On my system, it outputs

Average delay of 41.5 microseconds per layer per event over 400 events and 750 layers.

There does not appear to be any worse-than-linear scaling involved as the chain of input devices becomes longer. At least, for the purpose of event latency. Maybe some other programs are poorly equipped to handle a large number of input devices. For example, libinput will probably need to open every single input device even if most of them are grabbed. The epoll syscall can read events from any number of devices in an O(1) amount of time, so an efficient program that uses epoll shouldn't be slowed down by having additional devices that do not actually generate events other than by the one-time cost of opening them all.
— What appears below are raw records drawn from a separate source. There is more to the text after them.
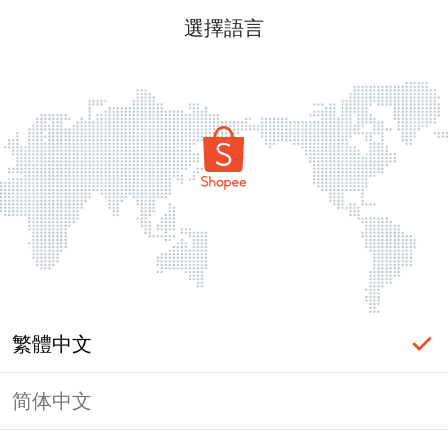
選擇語言
繁體中文
简体中文
頁面無法顯示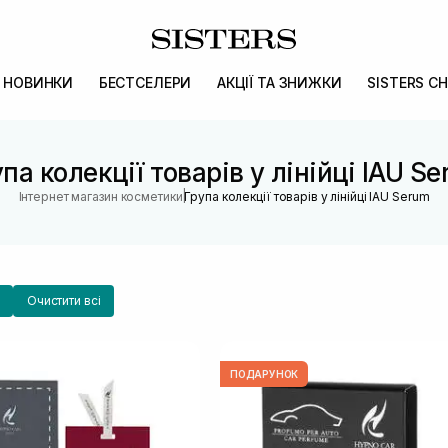
НОВИНКИ
БЕСТСЕЛЕРИ
АКЦІЇ ТА ЗНИЖКИ
SISTERS CH
па колекції товарів у лінійці IAU S
|
Інтернет магазин косметики
Група колекції товарів у лінійці IAU Serum
Очистити всі
ПОДАРУНОК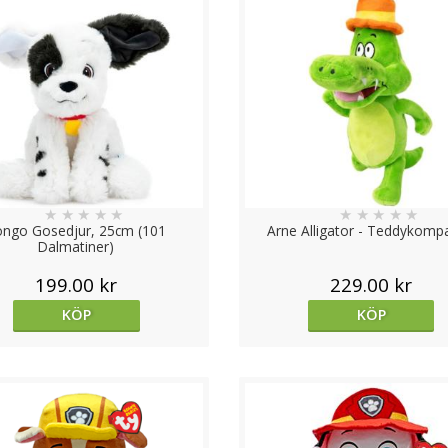
★
★
★
★
★
★
★
★
★
★
ongo Gosedjur, 25cm (101
Arne Alligator - Teddykomp
Dalmatiner)
199.00 kr
229.00 kr
KÖP
KÖP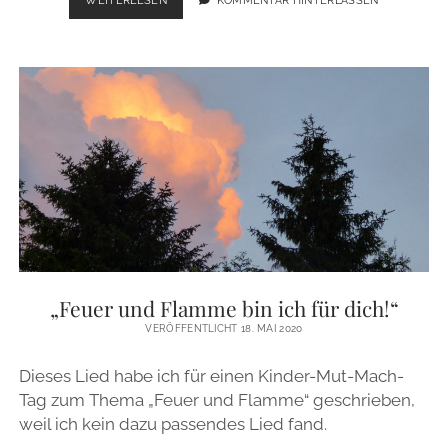
GLEICHT
EINEM
BAUM,
FEST
VERWURZELT
IM
LEBEN
–
PSALM
1
„Feuer und Flamme bin ich für dich!“
VERÖFFENTLICHT 18. MAI 2020
Dieses Lied habe ich für einen Kinder-Mut-Mach-
Tag zum Thema „Feuer und Flamme“ geschrieben,
weil ich kein dazu passendes Lied fand.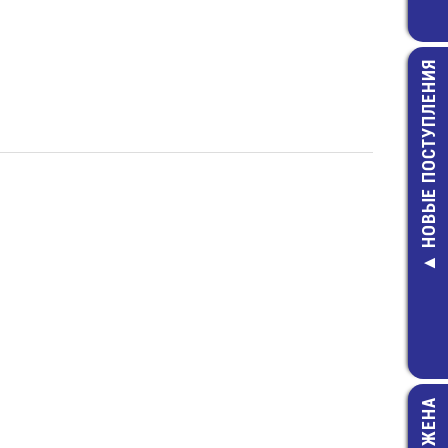
НОВЫЕ ПОСТУПЛЕНИЯ
LS14250 Эле
питания бат
цилиндричес
LiSOCl2 1/2AA
1,2Ah
570,00 руб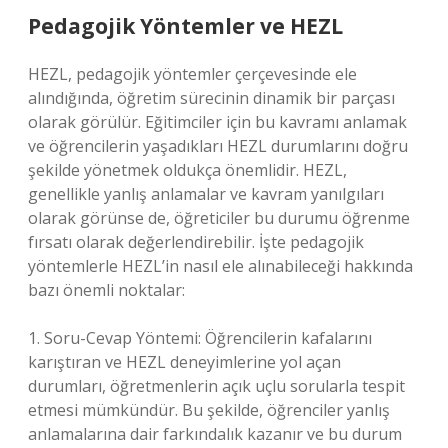
Pedagojik Yöntemler ve HEZL
HEZL, pedagojik yöntemler çerçevesinde ele
alındığında, öğretim sürecinin dinamik bir parçası
olarak görülür. Eğitimciler için bu kavramı anlamak
ve öğrencilerin yaşadıkları HEZL durumlarını doğru
şekilde yönetmek oldukça önemlidir. HEZL,
genellikle yanlış anlamalar ve kavram yanılgıları
olarak görünse de, öğreticiler bu durumu öğrenme
fırsatı olarak değerlendirebilir. İşte pedagojik
yöntemlerle HEZL’in nasıl ele alınabileceği hakkında
bazı önemli noktalar:
1. Soru-Cevap Yöntemi: Öğrencilerin kafalarını
karıştıran ve HEZL deneyimlerine yol açan
durumları, öğretmenlerin açık uçlu sorularla tespit
etmesi mümkündür. Bu şekilde, öğrenciler yanlış
anlamalarına dair farkındalık kazanır ve bu durum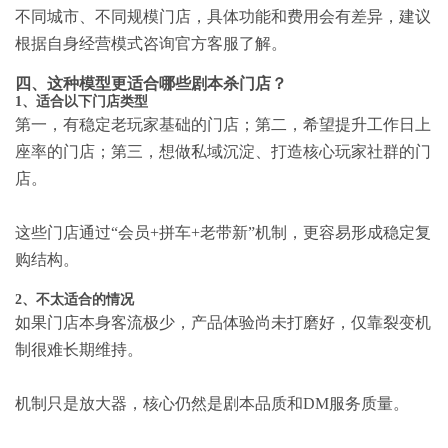
不同城市、不同规模门店，具体功能和费用会有差异，建议
根据自身经营模式咨询官方客服了解。
四、这种模型更适合哪些剧本杀门店？
1、适合以下门店类型
第一，有稳定老玩家基础的门店；第二，希望提升工作日上
座率的门店；第三，想做私域沉淀、打造核心玩家社群的门
店。
这些门店通过“会员+拼车+老带新”机制，更容易形成稳定复
购结构。
2、不太适合的情况
如果门店本身客流极少，产品体验尚未打磨好，仅靠裂变机
制很难长期维持。
机制只是放大器，核心仍然是剧本品质和DM服务质量。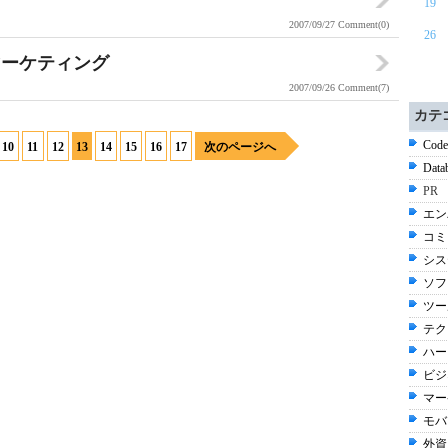
19
2007/09/27
Comment(0)
26
マーケティング
2007/09/26
Comment(7)
カテ
Code
10
11
12
13
14
15
16
17
次のページへ
Data
PR
エン
コミ
シス
ソフ
ツール
テク
ハー
ビジネ
マー
モバ
外資系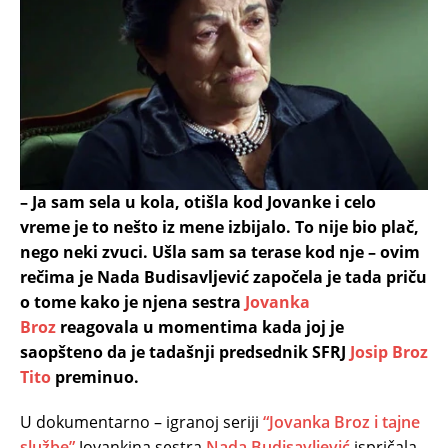
– Ja sam sela u kola, otišla kod Jovanke i celo
vreme je to nešto iz mene izbijalo. To nije bio plač,
nego neki zvuci. Ušla sam sa terase kod nje – ovim
rečima je Nada Budisavljević započela je tada priču
o tome kako je njena sestra
Jovanka
Broz
reagovala u momentima kada joj je
saopšteno da je tadašnji predsednik SFRJ
Josip Broz
Tito
preminuo.
U dokumentarno – igranoj seriji
“Jovanka Broz i tajne
službe”
Jovankina sestra
Nada Budisavljević
ispričala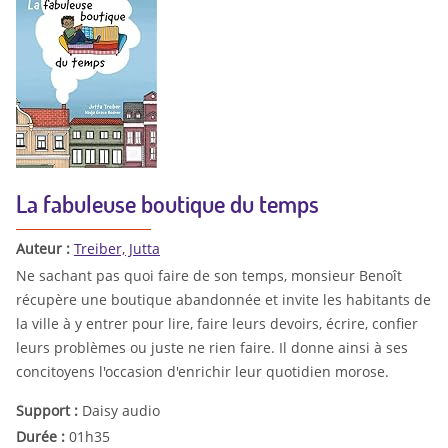
La fabuleuse boutique du temps
Auteur :
Treiber, Jutta
Ne sachant pas quoi faire de son temps, monsieur Benoît
récupère une boutique abandonnée et invite les habitants de
la ville à y entrer pour lire, faire leurs devoirs, écrire, confier
leurs problèmes ou juste ne rien faire. Il donne ainsi à ses
concitoyens l'occasion d'enrichir leur quotidien morose.
Support :
Daisy audio
Durée :
01h35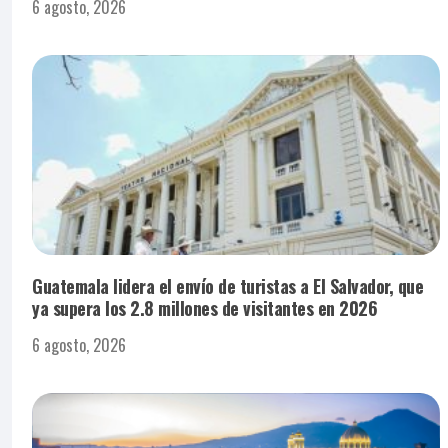
6 agosto, 2026
Guatemala lidera el envío de turistas a El Salvador, que
ya supera los 2.8 millones de visitantes en 2026
6 agosto, 2026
Also, another thing I ran into: there was a limit to how many layers I could use in the above benchmark. Specifically, 776 layers was the maximum my system could handle. I'm not sure why that specific number. It does seem to be possible to create more UInput devices than said arbitrary limit, but those devices do not show up under /dev/input/event*, and as such are practically invisible to the rest of the system.

Based on ls /dev/input, the event device numbers only go up to /dev/input/event1023. I don't know why the maximum amount of layers my system could handle was 776 instead of ~1000.

A maximum of ~1024 event devices is not an unreachable cap, but still one that will in practice probably not be met that often. Maybe the cap is arbitrary and could be raised by the kernel devs if there is a need to, or maybe there are more fundamental reasons for the cap like a limited amount of device node numbers in some POSIX standard.